Well, the challenge is to create an authentic socialist movement that is egalitarian and participatory - not merely a different form of class rule. This means struggling against the forces of imperial-induced privatization, not just in education, but in all of social life. In this imperially dominated world, I can say that I live in the 'belly of the beast'. The challenge is to support collective struggles for social change, to support civil society in breaking away from the chains of the economic superpowers, and to support a positive role for the national state to play - all of this requires steadfastness and focus.
The struggle for co-operation, sustainable development, and social justice is a struggle that we should not leave solely to social movements outside the sphere of education. Educators need to be at the heart of this struggle. This is a very difficult proposition to make here in the United States. In my travels around the country, professors in schools of education are inclined to support the status quo because of the benefits that it has provided for them. Yet currently, the top one-half of one percent of the population of the United States hold about one-third of all wealth in the United States.

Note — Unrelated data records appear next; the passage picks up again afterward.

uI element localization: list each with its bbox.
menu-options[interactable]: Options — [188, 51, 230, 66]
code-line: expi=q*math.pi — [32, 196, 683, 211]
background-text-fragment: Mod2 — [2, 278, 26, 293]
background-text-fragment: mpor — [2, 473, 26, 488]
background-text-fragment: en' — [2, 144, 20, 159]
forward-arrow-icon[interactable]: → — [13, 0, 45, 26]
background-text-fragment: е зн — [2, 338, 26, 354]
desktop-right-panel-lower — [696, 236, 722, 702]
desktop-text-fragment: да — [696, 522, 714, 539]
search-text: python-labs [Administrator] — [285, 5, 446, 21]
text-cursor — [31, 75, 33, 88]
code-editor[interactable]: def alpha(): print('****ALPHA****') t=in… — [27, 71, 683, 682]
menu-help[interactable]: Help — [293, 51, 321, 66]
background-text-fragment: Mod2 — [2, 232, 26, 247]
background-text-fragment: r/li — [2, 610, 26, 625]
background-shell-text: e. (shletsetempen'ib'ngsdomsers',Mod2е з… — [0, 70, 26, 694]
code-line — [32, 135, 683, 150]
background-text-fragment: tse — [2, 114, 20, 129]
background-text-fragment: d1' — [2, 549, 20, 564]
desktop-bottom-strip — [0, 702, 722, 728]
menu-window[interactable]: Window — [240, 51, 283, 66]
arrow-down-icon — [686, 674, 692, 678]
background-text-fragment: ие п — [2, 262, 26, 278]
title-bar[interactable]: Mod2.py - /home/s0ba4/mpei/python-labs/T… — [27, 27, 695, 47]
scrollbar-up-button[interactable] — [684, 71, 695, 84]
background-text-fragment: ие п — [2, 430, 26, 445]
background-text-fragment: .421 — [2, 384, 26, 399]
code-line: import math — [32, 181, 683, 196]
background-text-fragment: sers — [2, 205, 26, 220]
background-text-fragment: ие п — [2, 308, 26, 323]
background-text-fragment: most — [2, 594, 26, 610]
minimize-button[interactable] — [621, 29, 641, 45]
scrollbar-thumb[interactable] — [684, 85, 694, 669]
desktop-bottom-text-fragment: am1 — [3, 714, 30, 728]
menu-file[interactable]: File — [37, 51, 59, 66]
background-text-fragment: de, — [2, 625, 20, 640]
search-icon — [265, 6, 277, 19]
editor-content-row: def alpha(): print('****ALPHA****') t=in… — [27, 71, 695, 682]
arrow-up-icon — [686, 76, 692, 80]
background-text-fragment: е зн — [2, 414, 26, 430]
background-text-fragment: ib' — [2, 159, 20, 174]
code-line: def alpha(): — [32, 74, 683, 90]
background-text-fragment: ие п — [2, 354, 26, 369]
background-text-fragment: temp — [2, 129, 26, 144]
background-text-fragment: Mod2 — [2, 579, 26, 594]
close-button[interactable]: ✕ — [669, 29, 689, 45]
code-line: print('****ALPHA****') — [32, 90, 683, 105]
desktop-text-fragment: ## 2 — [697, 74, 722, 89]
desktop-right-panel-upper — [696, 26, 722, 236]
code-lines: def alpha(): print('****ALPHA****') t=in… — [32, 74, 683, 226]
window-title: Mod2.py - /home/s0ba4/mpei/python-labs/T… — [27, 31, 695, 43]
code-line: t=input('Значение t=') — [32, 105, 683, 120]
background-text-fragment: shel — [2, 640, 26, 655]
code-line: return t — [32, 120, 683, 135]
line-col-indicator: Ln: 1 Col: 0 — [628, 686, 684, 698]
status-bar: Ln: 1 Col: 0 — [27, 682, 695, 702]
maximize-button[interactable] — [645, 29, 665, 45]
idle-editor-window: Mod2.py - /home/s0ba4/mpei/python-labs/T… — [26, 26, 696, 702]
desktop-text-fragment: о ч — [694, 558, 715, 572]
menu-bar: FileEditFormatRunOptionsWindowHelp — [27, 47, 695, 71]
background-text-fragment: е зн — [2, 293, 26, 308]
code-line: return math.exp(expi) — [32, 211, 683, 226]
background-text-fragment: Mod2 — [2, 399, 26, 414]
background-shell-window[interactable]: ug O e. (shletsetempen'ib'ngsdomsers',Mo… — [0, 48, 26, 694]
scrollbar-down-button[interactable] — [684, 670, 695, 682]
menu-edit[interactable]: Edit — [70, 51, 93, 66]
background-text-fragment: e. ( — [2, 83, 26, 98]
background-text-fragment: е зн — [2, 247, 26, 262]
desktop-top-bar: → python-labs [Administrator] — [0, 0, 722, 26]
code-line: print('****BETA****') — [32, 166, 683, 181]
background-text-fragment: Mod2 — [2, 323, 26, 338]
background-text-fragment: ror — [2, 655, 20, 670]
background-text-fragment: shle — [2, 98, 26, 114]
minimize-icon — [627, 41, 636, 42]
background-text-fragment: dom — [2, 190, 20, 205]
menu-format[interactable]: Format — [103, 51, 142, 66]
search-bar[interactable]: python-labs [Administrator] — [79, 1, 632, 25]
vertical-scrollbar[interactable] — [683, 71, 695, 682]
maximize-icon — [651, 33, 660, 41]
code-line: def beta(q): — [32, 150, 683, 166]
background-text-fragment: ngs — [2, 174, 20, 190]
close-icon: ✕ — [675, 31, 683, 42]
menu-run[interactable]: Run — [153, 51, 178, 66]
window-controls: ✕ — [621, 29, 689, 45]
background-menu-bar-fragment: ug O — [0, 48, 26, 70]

We have 31 million poor people, which is approximately the entire population of Canada. We have 3 million people who live on the streets. And I live in the richest country in the world. This is the belly of the beast, a beast that in the process of maintaining its great wealth for a few and misery for the vast majority, is destroying the globe.
As I have argued with Noah de Lissovoy and Ramin Farahmandpur, struggling against imperialist exploitation means dismantling a Eurocentric system of cultural valuations that rationalizes globalization as 'development' and 'progress', and portrays those who suffer its violence especially the masses of the South - as the beneficiaries of the favors of the magnanimous and 'advanced'. We know this to be a lie. From the belly of this lie, the effects of imperialism worldwide are recycled and re-presented as proof of the need for intervention by transnational corporate elites. Dismantling imperialism means destroying this unholy marriage of capitalist accumulation and neocolonial violence. This is only a vision at this particular historical moment, but it is one that we must continue to defend.

Any message you would like to communicate to the readers of EDucate!
Yes. I would like to say that in regards to our discussions, no impatient ultimatums can be delivered to the masses from the sidelines. Critique is essential, but it must arise from the popular 'common sense'. In the terminology of Paulo Freire, the productive ground for the operation of liberatory praxis will be found in the 'generative themes' that are truly lived in the 'limit-situations' of the people. In the face of such an intensification of global capitalist relations, rather than a shift in the nature of capital itself, we need to develop a critical pedagogy capable of engaging everyday life as lived in the midst of global capital's tendency towards empire. The idea here is not to adapt students to globalization, but make them critically maladaptive, so that they can become change agents in struggles for social justice.

Mashhood: Thank you Peter.
Peter: Anything for EDucate! As I have stated over and over again, it is emerging as a strong tool for liberation. EDucate! is doing an outstanding job in advancing the cause of social justice and human dignity and setting the groundwork for the development of what Paulo Freire called conscientization (being critically reflective about the self in relation to the social). Your publication is an inspiration to many who are struggling to bring about a better world.